Coverage from both AI and Human sources situates the testimony within a broader struggle over the future of artificial intelligence, the role of nonprofit charters, and the tension between safety narratives and profit motives. Both frames highlight that Musk cast himself as an AI safety advocate wary of profit-driven AGI, while OpenAI’s legal team suggested his concerns intensified when he lost influence and potential control over the organization. Reporting on both sides notes that Musk acknowledged all his own AI-related ventures, including xAI and his other companies, are for-profit, even as he criticizes OpenAI’s for-profit pivot, and that he signed a widely publicized letter calling for a pause in advanced AI development while later launching xAI. The coverage also agrees that key legal questions include how much weight to give informal expectations versus written terms in OpenAI’s founding, how to interpret capped versus uncapped investor returns, and whether Musk’s withdrawal of donations and subsequent competitive activities undermined his claim that OpenAI violated its original mission.
Motives and credibility. AI coverage tends to foreground Musk’s stated fear of unsafe, profit-maximizing AI and presents his testimony as at least partially consistent with a long-running concern about AGI risks, even when acknowledging business interests.
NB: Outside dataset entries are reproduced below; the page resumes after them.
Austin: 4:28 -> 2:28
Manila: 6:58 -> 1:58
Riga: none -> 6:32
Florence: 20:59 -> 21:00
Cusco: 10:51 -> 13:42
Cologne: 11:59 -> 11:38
Human coverage, by contrast, emphasizes his inconsistent statements, temper, and the judge and jury’s apparent frustration, casting his shifting answers as undercutting his credibility. While AI sources may treat his self-portrayal as a safety advocate at face value, Human sources more sharply suggest his motives include resentment over losing control and an unrealized plan to fold OpenAI into Tesla.
Legal strength of the case. AI-aligned reporting often describes the lawsuit in relatively neutral or structural terms, focusing on the evolution from nonprofit to capped-profit and the ambiguity around the founding documents, leaving open whether Musk has a strong contractual claim. Human coverage more explicitly underscores the thinness of his legal footing, highlighting his admission that he did not closely read the term sheet, cannot point to clear breached clauses, and appears confused about Microsoft’s investment structure. As a result, AI narratives may frame the dispute as a genuine mission-drift question, whereas Human narratives frequently portray it as a weak legal case built on vague expectations rather than enforceable promises.
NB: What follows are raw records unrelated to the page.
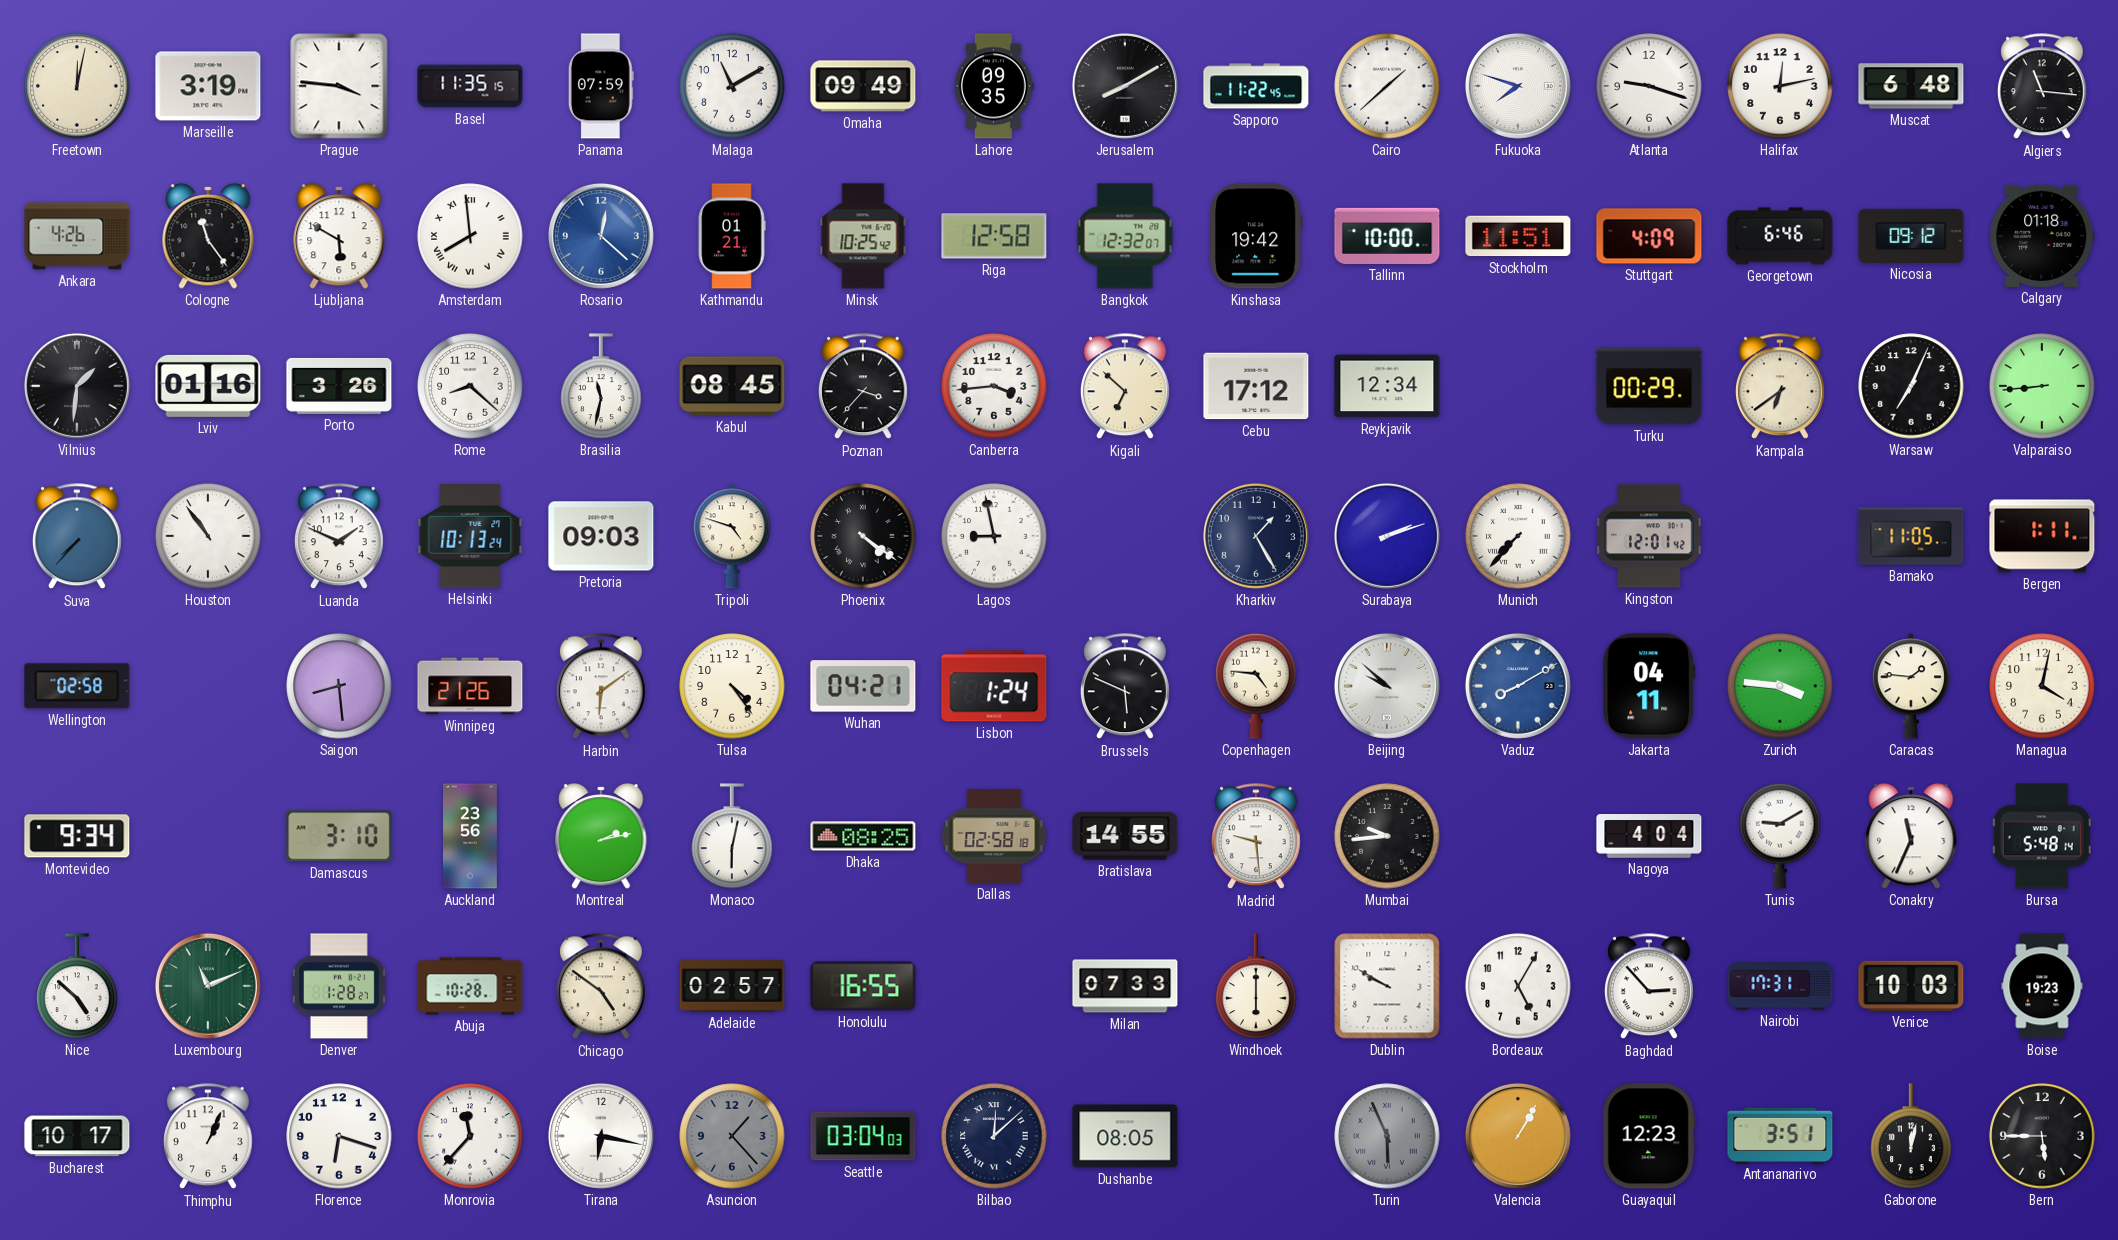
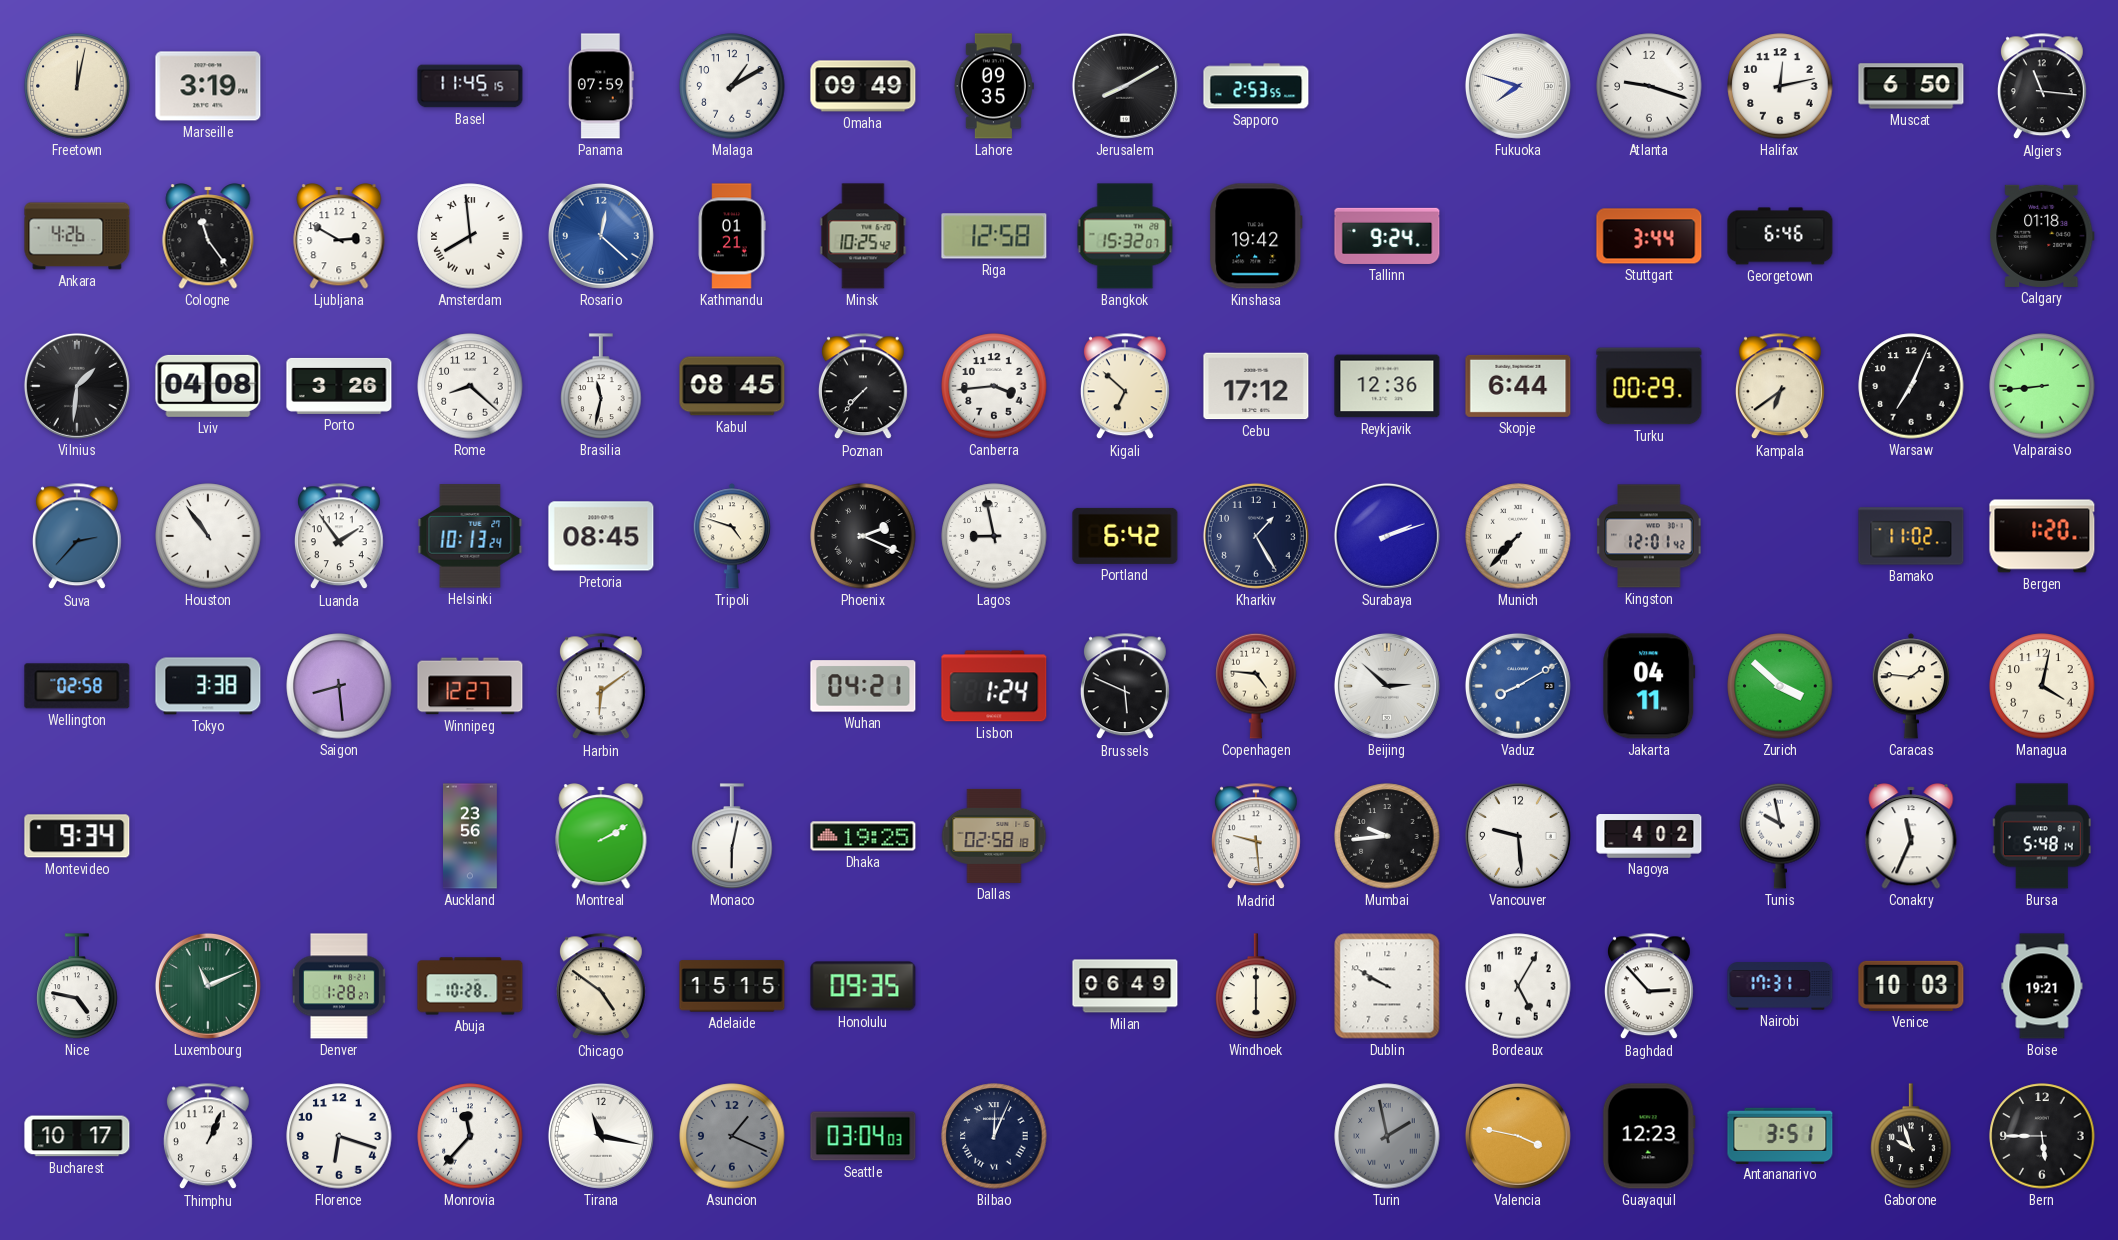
Prague: 3:46 -> none
Basel: 11:35 -> 11:45
Malaga: 11:10 -> 1:10
Sapporo: 11:22 -> 2:53
Cairo: 1:38 -> none
Muscat: 6:48 -> 6:50
Ljubljana: 5:50 -> 2:50
Bangkok: 12:32 -> 15:32
Tallinn: 10:00 -> 9:24
Stockholm: 11:51 -> none
Stuttgart: 4:09 -> 3:44
Nicosia: 09:12 -> none
Lviv: 01:16 -> 04:08
Poznan: 3:37 -> 7:37
Reykjavik: 12:34 -> 12:36
Skopje: none -> 6:44
Suva: 7:37 -> 2:37
Luanda: 1:49 -> 1:54
Pretoria: 09:03 -> 08:45
Phoenix: 4:21 -> 2:19
Portland: none -> 6:42
Bamako: 11:05 -> 11:02
Bergen: 1:11 -> 1:20
Tokyo: none -> 3:38
Winnipeg: 21:26 -> 12:27
Tulsa: 4:24 -> none
Beijing: 9:52 -> 2:52
Zurich: 3:46 -> 3:52
Damascus: 3:10 -> none
Montreal: 2:13 -> 2:10
Dhaka: 08:25 -> 19:25
Bratislava: 14:55 -> none
Vancouver: none -> 9:29
Nagoya: 4:04 -> 4:02
Tunis: 9:10 -> 9:58
Nice: 4:52 -> 4:47
Adelaide: 02:57 -> 15:15
Honolulu: 16:55 -> 09:35
Milan: 07:33 -> 06:49
Boise: 19:23 -> 19:21
Tirana: 6:17 -> 11:17
Asuncion: 1:23 -> 1:19
Bilbao: 12:08 -> 12:04
Dushanbe: 08:05 -> none
Turin: 5:56 -> 1:58
Valencia: 1:05 -> 3:47
Gaborone: 12:02 -> 9:57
Characterization of Musk’s conduct. AI sources generally describe Musk’s courtroom behavior more sparingly, noting shifts between subdued and combative without dwelling on them, and sometimes crediting him for eventually giving more direct yes/no answers. Human sources focus heavily on his demeanor, stressing refusals to answer, argumentative tangents, visible irritation on re-cross, and how these behaviors may alienate the judge and jury. Where AI coverage might treat his testimony style as a secondary detail, Human coverage uses it to argue that Musk is his own worst enemy in court and to question how seriously the fact-finders will take his narrative.
Framing of OpenAI and capitalism. AI coverage often centers OpenAI’s structural evolution and the broader industry problem of balancing openness, safety, and the capital needed for frontier models, sometimes echoing Musk’s argument that mission drift is a systemic risk. Human coverage more frequently juxtaposes Musk’s critique of OpenAI’s profit orientation with his own all-for-profit portfolio, portraying a tension between his anti-capitalist rhetoric about “stolen charity” and his embrace of commercial AI ventures like xAI. Consequently, AI narratives may frame the dispute as a cautionary tale about institutional design in AI, while Human narratives more pointedly frame it as a clash between Musk’s ideology and his business behavior.
In summary, AI coverage tends to treat Musk’s lawsuit and testimony as a structural conflict over AI governance, nonprofit missions, and safety versus profit, while Human coverage tends to focus on weaknesses in his legal claims, contradictions in his behavior, and the performative aspects of his day in court.